Mostly, she wanted to stop replaying Calix’s death, the way his eyes widened, life abruptly snuffed out behind them.

She wanted a lot of things. What she had was the remains of a ragtag crew and the certainty, the bitter knowledge, that the leadership she’d worked for, advised, had betrayed her. Betrayed them all. She needed to make inroads somewhere. Calix had believed in this group.

Now Sloane needed them to believe in her. Like it or not.

She started from a footing she understood. “Here’s how it works. Contrary to popular rumor, there is no way that anyone will be okay with spacing us.” She regretted the time she had suggested exactly that. A moment of pure frustration, and the desire to actually solve one of the Nexus’s problems rather than kick it down the road. Now they were the problem. “At worst, they’ll want to make examples of us through some kind of public circus.”

A woman wrapped her singed arms around her waist, hugging herself with rounded shoulders. “Will we be executed?”

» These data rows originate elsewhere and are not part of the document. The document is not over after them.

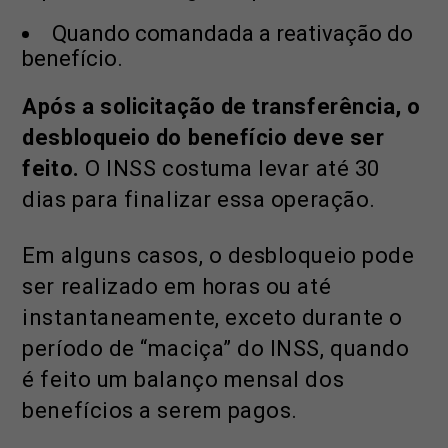
Quando comandada a reativação do
benefício.
Após a solicitação de transferência, o
desbloqueio do benefício deve ser
feito.
O INSS costuma levar até 30
dias para finalizar essa operação.
Em alguns casos, o desbloqueio pode
ser realizado em horas ou até
instantaneamente, exceto durante o
período de “maciça” do INSS, quando
é feito um balanço mensal dos
benefícios a serem pagos.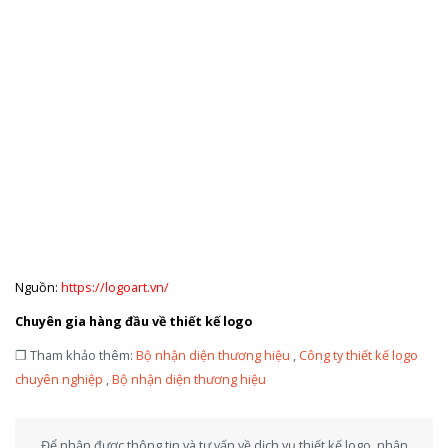
Nguồn:
https://logoart.vn/
Chuyên gia hàng đầu về thiết kế logo
❐ Tham khảo thêm:
Bộ nhận diện thương hiệu
,
Công ty thiết kế logo
chuyên nghiệp
,
Bộ nhận diện thương hiệu
Để nhận được thông tin và tư vấn về dịch vụ thiết kế logo, nhận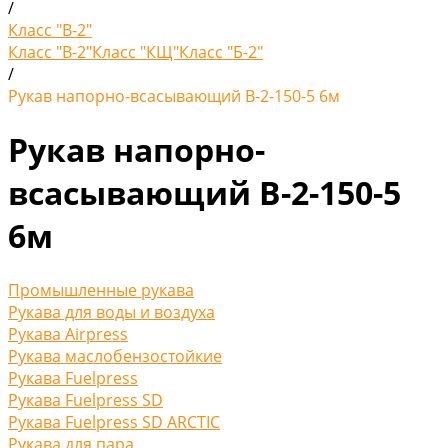
/
Класс "В-2"
Класс "В-2"
Класс "КЩ"
Класс "Б-2"
/
Рукав напорно-всасывающий В-2-150-5 6м
Рукав напорно-
всасывающий В-2-150-5
6м
Промышленные рукава
Рукава для воды и воздуха
Рукава Airpress
Рукава маслобензостойкие
Рукава Fuelpress
Рукава Fuelpress SD
Рукава Fuelpress SD ARCTIC
Рукава для пара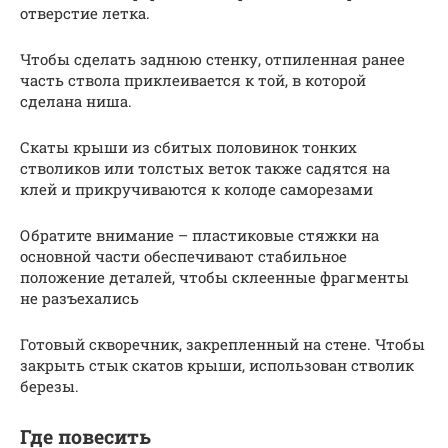
отверстие летка.
Чтобы сделать заднюю стенку, отпиленная ранее
часть ствола приклеивается к той, в которой
сделана ниша.
Скаты крыши из сбитых половинок тонких
стволиков или толстых веток также садятся на
клей и прикручиваются к колоде саморезами
Обратите внимание – пластиковые стяжки на
основной части обеспечивают стабильное
положение деталей, чтобы склеенные фрагменты
не разъехались
Готовый скворечник, закрепленный на стене. Чтобы
закрыть стык скатов крыши, использован стволик
березы.
Где повесить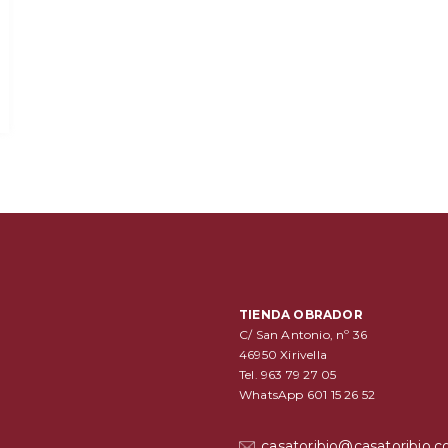
TIENDA OBRADOR
C/ San Antonio, nº 36
46950 Xirivella
Tel. 963 79 27 05
WhatsApp 601 15 26 52
casatoribio@casatoribio.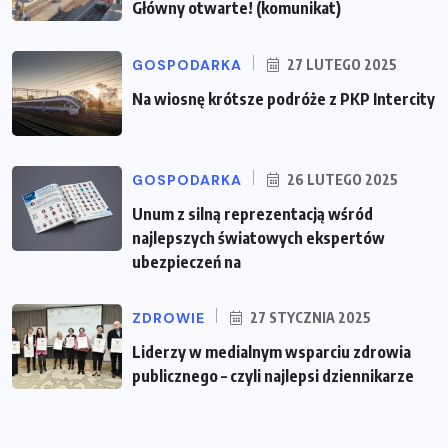
Główny otwarte! (komunikat)
GOSPODARKA
27 LUTEGO 2025
Na wiosnę krótsze podróże z PKP Intercity
GOSPODARKA
26 LUTEGO 2025
Unum z silną reprezentacją wśród
najlepszych światowych ekspertów
ubezpieczeń na
ZDROWIE
27 STYCZNIA 2025
Liderzy w medialnym wsparciu zdrowia
publicznego – czyli najlepsi dziennikarze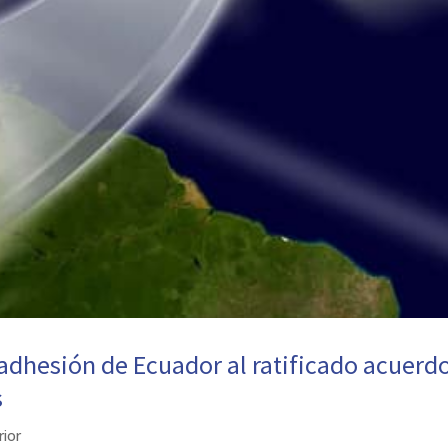
adhesión de Ecuador al ratificado acuerd
s
rior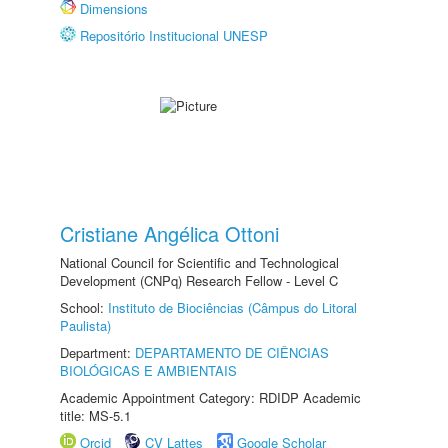
Dimensions
Repositório Institucional UNESP
Cristiane Angélica Ottoni
National Council for Scientific and Technological
Development (CNPq) Research Fellow - Level C
School:
Instituto de Biociências (Câmpus do Litoral
Paulista)
Department:
DEPARTAMENTO DE CIÊNCIAS
BIOLÓGICAS E AMBIENTAIS
Academic Appointment Category: RDIDP Academic
title: MS-5.1
Orcid
CV Lattes
Google Scholar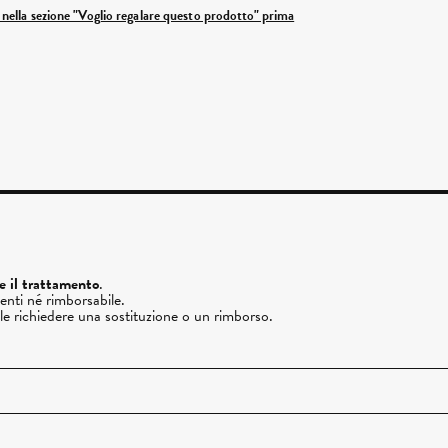
ì nella sezione "Voglio regalare questo prodotto" prima
re il trattamento
.
enti né rimborsabile.
ile richiedere una sostituzione o un rimborso.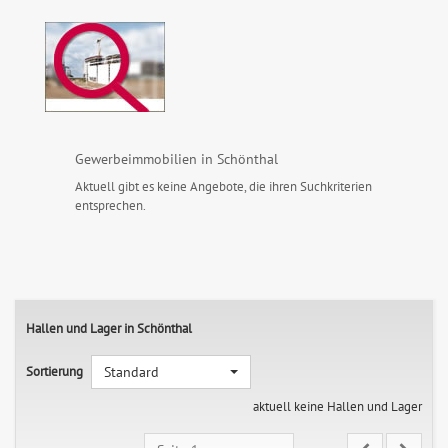
Gewerbeimmobilien in Schönthal
Aktuell gibt es keine Angebote, die ihren Suchkriterien
entsprechen.
Hallen und Lager in Schönthal
Sortierung
Standard
aktuell keine Hallen und Lager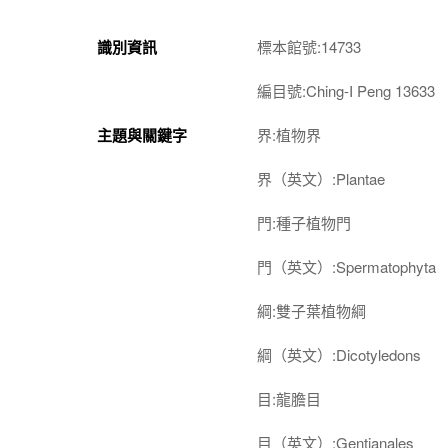
識別資訊
標本館號:14733
編目號:Ching-I Peng 13633
主題與關鍵字
界:植物界
界（英文）:Plantae
門:種子植物門
門（英文）:Spermatophyta
綱:雙子葉植物綱
綱（英文）:Dicotyledons
目:龍膽目
目（英文）:Gentianales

No.” The woman flinched. Sloane gritted her teeth. “No,” she said again, firm but with less bite. She forced herself to remember who these people were. Technicians, engineers, laborers. Hard working and tough as nails, but not fighters. Seen combat, sure, of the worst possible kind. But they weren’t trained soldiers, not as far as she knew. Sloane wondered briefly how many of them were of the sort that left behind checkered pasts. Secrets left back home, scrubbed from official records. And then there were the sympathizers. Last-minute converts she knew next to nothing about. She set that aside for another time. “This mission is too precious for us to lose more lives. Even they know that. But there will be consequences. The question is, are you willing to deal with them?”

Feet shuffled. Eyes shifted.

Nnebron lifted his chin. “Are you?” he asked, a challenge in his stare. Accusation flickering somewhere behind. Just like before. You aren’t one of us.

Maybe that was true. Once. Sloane clasped her hands behind her back, met his gaze with unflinching resolve. “What do you want to hear, engineer? That nobody’ll care that you and yours sparked a mutiny that killed dozens of Nexus citizens and crew?” The kid grimaced. “That you’ll get off with a slap on the wrist and a wag of the finger? What about Reg’s husband?”